WORK INSTRUCTION: Please output the entries below without altering a single character.

(Source data)
◆ ◆ ◆
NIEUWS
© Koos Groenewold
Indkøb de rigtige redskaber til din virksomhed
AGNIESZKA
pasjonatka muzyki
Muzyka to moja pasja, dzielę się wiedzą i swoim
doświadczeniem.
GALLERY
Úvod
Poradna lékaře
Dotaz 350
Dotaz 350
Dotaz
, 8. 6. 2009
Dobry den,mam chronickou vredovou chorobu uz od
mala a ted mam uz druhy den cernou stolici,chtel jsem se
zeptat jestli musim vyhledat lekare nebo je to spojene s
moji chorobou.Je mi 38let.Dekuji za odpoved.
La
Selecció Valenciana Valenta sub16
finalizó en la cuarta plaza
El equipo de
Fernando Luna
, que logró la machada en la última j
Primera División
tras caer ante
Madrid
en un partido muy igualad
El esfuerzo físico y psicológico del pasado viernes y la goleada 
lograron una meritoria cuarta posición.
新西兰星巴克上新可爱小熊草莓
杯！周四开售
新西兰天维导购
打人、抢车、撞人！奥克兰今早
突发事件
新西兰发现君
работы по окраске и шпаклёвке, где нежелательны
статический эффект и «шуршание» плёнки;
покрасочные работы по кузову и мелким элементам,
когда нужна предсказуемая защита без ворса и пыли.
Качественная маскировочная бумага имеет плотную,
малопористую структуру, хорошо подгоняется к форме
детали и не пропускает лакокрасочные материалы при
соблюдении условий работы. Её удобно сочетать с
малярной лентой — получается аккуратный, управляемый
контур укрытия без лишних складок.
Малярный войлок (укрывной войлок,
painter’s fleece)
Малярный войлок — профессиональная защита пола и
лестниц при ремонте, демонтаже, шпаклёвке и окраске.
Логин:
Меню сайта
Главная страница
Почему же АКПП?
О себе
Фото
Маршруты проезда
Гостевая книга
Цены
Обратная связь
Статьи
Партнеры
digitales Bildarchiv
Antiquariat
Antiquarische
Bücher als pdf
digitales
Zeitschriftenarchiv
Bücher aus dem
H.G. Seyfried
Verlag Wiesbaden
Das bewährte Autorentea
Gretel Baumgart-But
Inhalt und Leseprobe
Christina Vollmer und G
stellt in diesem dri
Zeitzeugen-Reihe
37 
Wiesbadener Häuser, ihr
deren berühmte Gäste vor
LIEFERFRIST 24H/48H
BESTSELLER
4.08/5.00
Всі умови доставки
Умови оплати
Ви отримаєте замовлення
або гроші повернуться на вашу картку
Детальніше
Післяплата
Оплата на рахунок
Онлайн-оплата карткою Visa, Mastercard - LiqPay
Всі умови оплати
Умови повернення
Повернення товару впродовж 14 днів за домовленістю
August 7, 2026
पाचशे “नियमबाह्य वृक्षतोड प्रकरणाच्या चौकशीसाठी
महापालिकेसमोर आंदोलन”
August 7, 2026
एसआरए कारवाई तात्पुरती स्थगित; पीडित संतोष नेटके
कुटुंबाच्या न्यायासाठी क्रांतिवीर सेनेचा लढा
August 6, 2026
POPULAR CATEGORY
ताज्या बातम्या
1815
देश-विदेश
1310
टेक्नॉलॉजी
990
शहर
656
◆ ◆ ◆
SOLVED EXERCISE:
NIEUWS
© Koos Groenewold
Indkøb de rigtige redskaber til din virksomhed
AGNIESZKA
pasjonatka muzyki
Muzyka to moja pasja, dzielę się wiedzą i swoim
doświadczeniem.
GALLERY
Úvod
Poradna lékaře
Dotaz 350
Dotaz 350
Dotaz
, 8. 6. 2009
Dobry den,mam chronickou vredovou chorobu uz od
mala a ted mam uz druhy den cernou stolici,chtel jsem se
zeptat jestli musim vyhledat lekare nebo je to spojene s
moji chorobou.Je mi 38let.Dekuji za odpoved.
La
Selecció Valenciana Valenta sub16
finalizó en la cuarta plaza
El equipo de
Fernando Luna
, que logró la machada en la última j
Primera División
tras caer ante
Madrid
en un partido muy igualad
El esfuerzo físico y psicológico del pasado viernes y la goleada 
lograron una meritoria cuarta posición.
新西兰星巴克上新可爱小熊草莓
杯！周四开售
新西兰天维导购
打人、抢车、撞人！奥克兰今早
突发事件
新西兰发现君
работы по окраске и шпаклёвке, где нежелательны
статический эффект и «шуршание» плёнки;
покрасочные работы по кузову и мелким элементам,
когда нужна предсказуемая защита без ворса и пыли.
Качественная маскировочная бумага имеет плотную,
малопористую структуру, хорошо подгоняется к форме
детали и не пропускает лакокрасочные материалы при
соблюдении условий работы. Её удобно сочетать с
малярной лентой — получается аккуратный, управляемый
контур укрытия без лишних складок.
Малярный войлок (укрывной войлок,
painter’s fleece)
Малярный войлок — профессиональная защита пола и
лестниц при ремонте, демонтаже, шпаклёвке и окраске.
Логин:
Меню сайта
Главная страница
Почему же АКПП?
О себе
Фото
Маршруты проезда
Гостевая книга
Цены
Обратная связь
Статьи
Партнеры
digitales Bildarchiv
Antiquariat
Antiquarische
Bücher als pdf
digitales
Zeitschriftenarchiv
Bücher aus dem
H.G. Seyfried
Verlag Wiesbaden
Das bewährte Autorentea
Gretel Baumgart-But
Inhalt und Leseprobe
Christina Vollmer und G
stellt in diesem dri
Zeitzeugen-Reihe
37 
Wiesbadener Häuser, ihr
deren berühmte Gäste vor
LIEFERFRIST 24H/48H
BESTSELLER
4.08/5.00
Всі умови доставки
Умови оплати
Ви отримаєте замовлення
або гроші повернуться на вашу картку
Детальніше
Післяплата
Оплата на рахунок
Онлайн-оплата карткою Visa, Mastercard - LiqPay
Всі умови оплати
Умови повернення
Повернення товару впродовж 14 днів за домовленістю
August 7, 2026
पाचशे “नियमबाह्य वृक्षतोड प्रकरणाच्या चौकशीसाठी
महापालिकेसमोर आंदोलन”
August 7, 2026
एसआरए कारवाई तात्पुरती स्थगित; पीडित संतोष नेटके
कुटुंबाच्या न्यायासाठी क्रांतिवीर सेनेचा लढा
August 6, 2026
POPULAR CATEGORY
ताज्या बातम्या
1815
देश-विदेश
1310
टेक्नॉलॉजी
990
शहर
656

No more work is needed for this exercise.